Guerre commerciale entre les Etats-Unis et la Chine: Quelles conséquences pour l’Europe?
NEGOCIATIONS L’Europe a très peu à gagner du conflit en cours entre les deux grandes puissances
- La guerre commerciale entre les Etats-Unis et la Chine a franchi une nouvelle étape avec les lourdes menaces qui pèsent sur Huawei.
- L’Europe se retrouve plongée dans un conflit où elle n’a pas son mot à dire.
- Les conséquences économiques pourraient être encore plus grandes si la guerre commerciale touchait directement l’UE.
L’affrontement commercial entre la Chine et les Etats-Unis commence à sérieusement inquiéter les autres grandes économies. Depuis 2018, les deux pays se livrent à une surenchère sur les droits de douane. Le schéma est simple : Donald Trump annonce qu’il taxe un produit exporté depuis la Chine, et cette dernière réplique en taxant à son tour un produit américain.
Le dernier épisode en date a été encore plus significatif, avec l’interdiction faite aux entreprises américaines de fournir (en composants ou en logiciels) le fabricant de smartphones Huawei. Même si un sursis a été accordé par Donald Trump, une telle décision pourrait être très lourde de conséquences d’ici à quelques mois pour les consommateurs qui possèdent un téléphone de la marque chinoise. Ils risquent de se retrouver avec un appareil difficile à mettre à jour. Les futurs modèles seraient même privés des applications Google (Gmail, Maps, etc).
Risques sur le pouvoir d’achat
Cet exemple montre que les tensions commerciales entre les deux grandes puissances mondiales affectent directement l’Europe et la France : environ 20 % des smartphones vendus dans l’Hexagone sont des Huawei. Au-delà de ce secteur, c’est le dynamisme tout entier de l’économie européenne qui se retrouve menacé.
Comme l’expliquait mardi Laurence Boone, cheffe économiste de l’OCDE, « le climat incertain et très délétère pour les investissements, pour la confiance, commence à créer des tensions sur les prix, ce qui, forcément, va commencer à éroder le pouvoir d’achat dans un contexte où les salaires n’augmentent pas très rapidement ». Pas forcément une bonne nouvelle, lorsque l’on sait que la question du pouvoir d’achat est l’une des principales préoccupations des Français.
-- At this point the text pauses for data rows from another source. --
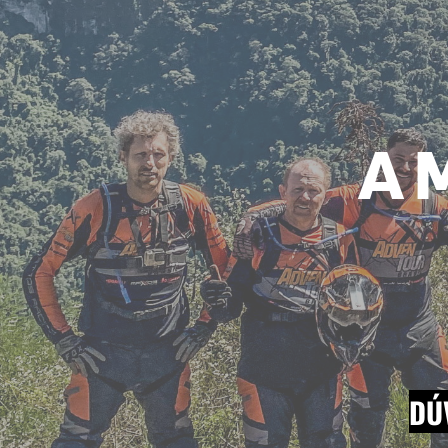
A 
DÚ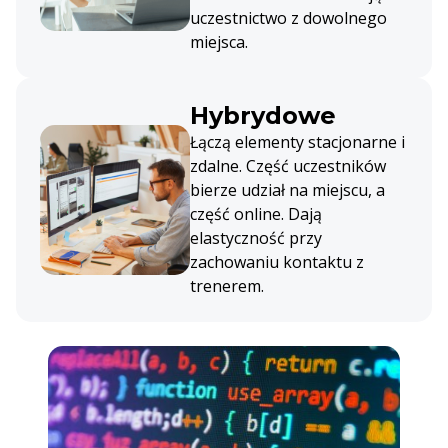
uczestnictwo z dowolnego
miejsca.
Hybrydowe
Łączą elementy stacjonarne i
zdalne. Część uczestników
bierze udział na miejscu, a
część online. Dają
elastyczność przy
zachowaniu kontaktu z
trenerem.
Des effets difficiles à prévoir
D’autres conséquences du conflit commercial sont aussi à craindre. « Il peut y avoir deux grands impacts pour l’Europe, analyse Philippe Martin, président délégué du CAE et professeur d’économie à Sciences-Po. D’abord, lorsque les Etats-Unis mettent des tarifs contre la Chine, les exportations chinoises se réorientent vers l’UE. C’est quelque chose qu’on a déjà observé dans le passé. Ce serait plutôt négatif pour nous, puisque ce serait une forme de dumping [vente à bas prix de produits afin de conquérir le marché]. »
Le deuxième impact serait plus positif, puisque les produits européens non touchés par les tarifs douaniers deviendraient plus compétitifs. « Potentiellement, l’Europe pourrait exporter plus vers la Chine et les Etats-Unis, poursuit Philippe Martin. Mais cela dépendra des secteurs et ce ne sera pas forcément facile de se substituer aux entreprises chinoises ou américaines. Pour l’instant, on ne sait pas très bien quantifier cet effet. »
Une puissance de négociation amoindrie
Pour se sortir de cette situation, des négociations pourraient s’engager au niveau international. Mais là encore, l’Europe part avec un handicap. « En Europe, chacun essaie de trouver une solution de son côté, remarque Philippe Waechter, chef économiste d’Ostrum AM. Quand Jean-Claude Juncker (président de la Commission européenne) va discuter avec Trump, c’est surtout pour évoquer les voitures allemandes. Il n’y a pas de vrai représentant économique qui porte clairement la voix de l’Europe tout entière. Cela donne l’impression d’une mosaïque d’intérêts ».
Cette incapacité à parler d’une seule voix et à peser n’est pas sans risques. « L’un des scénarios, en cas d’accord bilatéral entre les Etats-Unis et la Chine, c’est que l’Europe soit mise de côté, analyse Philippe Martin. Par exemple, les Chinois pourraient décider d’acheter plus de Boeing et moins d’Airbus. »
L’avenir économique pourrait même s’assombrir davantage si la guerre commerciale touchait directement l’Europe. Selon un scénario élaboré par le Conseil d’analyse économique (CAE) en juillet 2018, dans le cas d’une hausse brutale des tarifs douaniers (qui passeraient par exemple de 3 % à 63 % entre l’UE et les Etats-Unis), la France pourrait perdre jusqu’à 3 points de PIB, « soit une perte annuelle moyenne de 1.125 euros par habitant en France ».